Kunle Afolayan- a household name in movie production in Nigeria- has directed Ijogbon.  This is the latest suspense thriller movie from his portfolio and done in collaboration with NETFLIX. The plot reveals the ordeal of four teenagers from a rural village in South West Nigeria who stumble upon a pouch of uncut diamonds but before long, others come looking for the bounty.


Breathing In

Breathing In is directed by Jaco Bouwer (Gaia) and is adapted from the South African play of the same name. The movie is set in 1901, South Africa against the backdrop of the Second Anglo-Boer War. A wounded General seeks refuge in the small home of a woman and her young daughter. As the hurt man settles in, he begins noticing strange things about the two women.




If you are in love with Kenyan movies, then you may want to check out Mvera by Daudi Anguka. The movie has been selected to represent Kenya for Best International Feature Film category at the 96th Academy Awards.

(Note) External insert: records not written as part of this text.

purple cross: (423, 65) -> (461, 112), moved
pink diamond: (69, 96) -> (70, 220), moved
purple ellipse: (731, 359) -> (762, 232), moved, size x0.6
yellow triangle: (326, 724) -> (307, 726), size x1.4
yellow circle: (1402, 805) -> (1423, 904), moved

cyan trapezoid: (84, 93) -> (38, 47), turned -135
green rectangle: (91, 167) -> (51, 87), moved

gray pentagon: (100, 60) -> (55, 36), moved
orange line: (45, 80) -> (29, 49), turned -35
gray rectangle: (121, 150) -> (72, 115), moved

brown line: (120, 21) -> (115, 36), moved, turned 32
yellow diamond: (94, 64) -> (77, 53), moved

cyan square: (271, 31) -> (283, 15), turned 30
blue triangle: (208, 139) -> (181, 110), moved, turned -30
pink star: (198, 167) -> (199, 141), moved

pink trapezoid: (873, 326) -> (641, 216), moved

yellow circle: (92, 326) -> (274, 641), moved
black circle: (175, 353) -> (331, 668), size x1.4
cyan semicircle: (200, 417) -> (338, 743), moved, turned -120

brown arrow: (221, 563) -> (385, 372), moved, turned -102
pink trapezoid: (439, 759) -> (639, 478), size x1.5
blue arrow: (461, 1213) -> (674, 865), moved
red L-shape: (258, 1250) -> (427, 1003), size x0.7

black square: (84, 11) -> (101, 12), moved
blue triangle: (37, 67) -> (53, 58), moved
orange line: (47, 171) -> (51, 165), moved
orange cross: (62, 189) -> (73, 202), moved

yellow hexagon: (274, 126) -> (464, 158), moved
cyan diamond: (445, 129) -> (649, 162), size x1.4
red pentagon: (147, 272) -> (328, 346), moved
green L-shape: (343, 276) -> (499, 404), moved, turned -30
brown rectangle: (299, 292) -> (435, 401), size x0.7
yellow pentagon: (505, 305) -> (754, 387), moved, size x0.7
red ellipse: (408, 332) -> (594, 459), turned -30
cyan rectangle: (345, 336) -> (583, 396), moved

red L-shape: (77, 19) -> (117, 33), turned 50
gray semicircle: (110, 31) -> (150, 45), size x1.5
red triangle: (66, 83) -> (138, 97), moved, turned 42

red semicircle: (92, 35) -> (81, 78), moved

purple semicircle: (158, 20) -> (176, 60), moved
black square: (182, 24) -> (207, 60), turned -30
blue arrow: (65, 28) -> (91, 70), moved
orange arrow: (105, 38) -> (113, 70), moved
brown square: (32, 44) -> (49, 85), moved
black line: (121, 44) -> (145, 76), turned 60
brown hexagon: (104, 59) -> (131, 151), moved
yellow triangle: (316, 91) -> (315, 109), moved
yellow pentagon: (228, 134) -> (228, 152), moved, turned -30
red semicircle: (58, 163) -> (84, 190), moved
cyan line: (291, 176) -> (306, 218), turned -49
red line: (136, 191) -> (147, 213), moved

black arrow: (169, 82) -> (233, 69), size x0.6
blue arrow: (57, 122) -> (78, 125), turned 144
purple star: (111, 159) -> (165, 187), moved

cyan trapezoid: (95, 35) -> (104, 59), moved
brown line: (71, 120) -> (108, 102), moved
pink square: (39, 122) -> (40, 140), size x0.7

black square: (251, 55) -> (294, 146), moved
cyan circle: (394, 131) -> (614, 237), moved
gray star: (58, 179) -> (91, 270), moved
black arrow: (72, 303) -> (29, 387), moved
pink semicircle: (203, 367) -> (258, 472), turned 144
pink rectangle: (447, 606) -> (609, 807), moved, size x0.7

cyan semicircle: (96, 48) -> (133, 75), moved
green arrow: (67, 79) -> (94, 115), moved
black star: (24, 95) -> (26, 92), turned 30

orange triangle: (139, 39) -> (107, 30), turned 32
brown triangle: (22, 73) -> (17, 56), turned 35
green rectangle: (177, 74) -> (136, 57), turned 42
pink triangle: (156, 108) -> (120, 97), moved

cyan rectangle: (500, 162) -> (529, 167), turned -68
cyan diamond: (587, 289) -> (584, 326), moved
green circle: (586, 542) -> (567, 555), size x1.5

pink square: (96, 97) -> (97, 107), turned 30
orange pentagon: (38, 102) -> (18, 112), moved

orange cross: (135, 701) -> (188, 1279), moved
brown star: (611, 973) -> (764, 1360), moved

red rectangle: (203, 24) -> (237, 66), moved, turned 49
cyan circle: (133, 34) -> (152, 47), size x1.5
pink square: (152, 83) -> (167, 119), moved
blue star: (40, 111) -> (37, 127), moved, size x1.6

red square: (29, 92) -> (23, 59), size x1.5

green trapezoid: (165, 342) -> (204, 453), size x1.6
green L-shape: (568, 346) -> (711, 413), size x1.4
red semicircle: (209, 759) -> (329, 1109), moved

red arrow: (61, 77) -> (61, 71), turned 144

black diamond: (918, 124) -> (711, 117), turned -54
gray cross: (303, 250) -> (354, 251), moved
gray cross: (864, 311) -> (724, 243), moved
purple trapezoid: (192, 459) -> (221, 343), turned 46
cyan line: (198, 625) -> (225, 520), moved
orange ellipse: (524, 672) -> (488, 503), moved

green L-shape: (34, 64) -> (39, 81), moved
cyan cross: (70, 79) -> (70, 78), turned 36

The English and Swahili-language film takes its name from its heroine Mvera, which in Swahili means ‘Blessing.’ The story is loosely inspired by one of Kenya’s independence activists, Mekatilili Wa Menza.


She embarks on a crusade against corrupt leadership in her coastal community outside Mombasa, when she uncovers an organ trafficking ring luring its victims with promises of work abroad.


Mtaa Yangu

A new Kenyan crime film Mtaa Yangu is screening at cinemas in Kenya. The action-filled film directed by Likale Washington Muyonga revolves around Kiprotich, a local gang leader and his gang members who harvest ‘tax’ from the locals. Residents of Mwiki Town take refuge and security from Gunner ’G’ – another crime lord. 


The Damned Don’t Cry

It’s a second feature film from the Morroccan-British director Fyzal Boulifa. The title “The Damned Don’t Cry” is culled for the 1950s American film, The Damned Don’t Cry. 


Set in the shabby outskirts of Morocco’s Casablanca and Tangiers, Boulifa’s film tells a mother-son story. The mother, Fatima Zahra, is a middle-aged sex worker whose chances of attracting men are dwindling. After surviving robbery and assault from a prospective customer, she ends up moving from one city to another with her son Selim.